───── DATA FOR REVIEW

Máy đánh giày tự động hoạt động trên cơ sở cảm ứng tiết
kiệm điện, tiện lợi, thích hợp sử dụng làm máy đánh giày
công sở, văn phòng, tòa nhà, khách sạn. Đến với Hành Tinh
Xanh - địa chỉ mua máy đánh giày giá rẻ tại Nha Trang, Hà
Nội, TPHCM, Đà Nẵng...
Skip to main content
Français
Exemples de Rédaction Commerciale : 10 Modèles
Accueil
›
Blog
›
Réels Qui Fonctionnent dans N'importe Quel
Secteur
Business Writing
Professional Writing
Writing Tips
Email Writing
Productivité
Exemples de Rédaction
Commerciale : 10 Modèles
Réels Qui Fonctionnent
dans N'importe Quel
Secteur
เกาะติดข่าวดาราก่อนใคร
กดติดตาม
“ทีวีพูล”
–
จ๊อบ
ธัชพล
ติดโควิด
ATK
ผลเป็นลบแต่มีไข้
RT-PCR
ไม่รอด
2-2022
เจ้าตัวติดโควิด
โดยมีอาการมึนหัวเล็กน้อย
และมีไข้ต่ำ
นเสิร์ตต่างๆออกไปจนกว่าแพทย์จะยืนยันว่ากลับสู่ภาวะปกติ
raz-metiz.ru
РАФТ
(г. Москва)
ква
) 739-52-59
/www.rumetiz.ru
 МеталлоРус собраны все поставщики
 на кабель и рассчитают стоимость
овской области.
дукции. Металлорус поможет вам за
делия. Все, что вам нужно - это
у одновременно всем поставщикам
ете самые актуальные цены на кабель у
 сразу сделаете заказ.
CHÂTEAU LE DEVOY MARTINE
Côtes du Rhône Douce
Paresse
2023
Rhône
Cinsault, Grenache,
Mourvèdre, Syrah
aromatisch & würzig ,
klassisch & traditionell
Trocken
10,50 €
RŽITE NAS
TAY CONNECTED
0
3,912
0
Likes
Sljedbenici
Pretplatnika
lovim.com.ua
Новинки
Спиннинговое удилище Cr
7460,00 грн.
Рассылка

──────────

**PROBLEM TO SOLVE:** Search the records above for "dans". Copy each line where it is found.

**ANSWER SPACE:**
Réels Qui Fonctionnent dans N'importe Quel
dans N'importe Quel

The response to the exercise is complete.